The 25:35 5x5x5 solve was quite possibly the weirdest solve I've had in a long time for that cube. I made a huge memory error during memorization for wings, and didn't realize until I was almost done memorizing wings. Instead of re-memorizing wings I "deleted" the incorrect images, and appended the correct ones to the journey locations that came after the end of my wings memo. I spent a lot of time associating the incorrect images with the jump to the later journey location like 3 locations down - the one with the correct images.

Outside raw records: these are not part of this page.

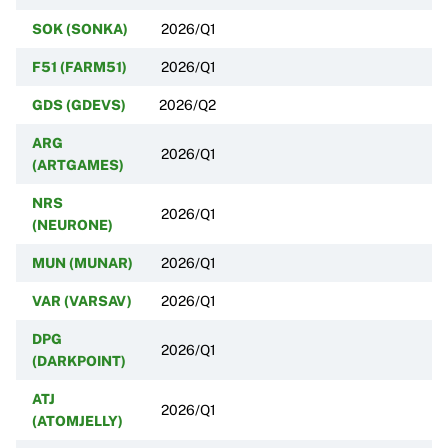
SOK (SONKA)
2026/Q1
F51 (FARM51)
2026/Q1
GDS (GDEVS)
2026/Q2
ARG
2026/Q1
(ARTGAMES)
NRS
2026/Q1
(NEURONE)
MUN (MUNAR)
2026/Q1
VAR (VARSAV)
2026/Q1
DPG
2026/Q1
(DARKPOINT)
ATJ
2026/Q1
(ATOMJELLY)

Then during the solve I was concentrating so hard on remembering that weird jump during wings that while recalling the x-centers I realized after like 5 cycles that I was actually performing the cycles on the wings. So I undid those 5 cycles to restore my wings, then actually did them on the x-centers.

In spite of all of that I still solved it. I'm both very happy, and extremely weirded out that I made so many huge mistakes in the same solve.

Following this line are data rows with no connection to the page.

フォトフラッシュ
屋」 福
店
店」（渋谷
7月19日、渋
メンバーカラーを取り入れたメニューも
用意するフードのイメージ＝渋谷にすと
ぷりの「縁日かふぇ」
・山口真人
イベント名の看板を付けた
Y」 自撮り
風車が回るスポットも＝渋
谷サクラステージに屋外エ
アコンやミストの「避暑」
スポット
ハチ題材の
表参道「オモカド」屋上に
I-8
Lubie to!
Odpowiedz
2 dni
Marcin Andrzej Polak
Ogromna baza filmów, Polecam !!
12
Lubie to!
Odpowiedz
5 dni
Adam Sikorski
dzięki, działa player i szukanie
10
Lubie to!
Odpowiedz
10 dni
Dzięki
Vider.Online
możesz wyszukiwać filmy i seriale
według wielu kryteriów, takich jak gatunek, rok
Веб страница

Meh, there's always next week. I love big cube BLD. It's by far the most roller coaster event of them all I think in terms of your times.

Chris


----------



## pete (Mar 15, 2008)

*pete :*

*3x3x3 BLD :* 09:53.42 (memo +/-5 min), 14:02.87 (memo +/-7 min), 10:54.85 (memo +/-6 min) = *09:53.42*

this is my first time entering any competition, I do it mainly so that I can track 
the progress (otherwise I don't bother to write down my times).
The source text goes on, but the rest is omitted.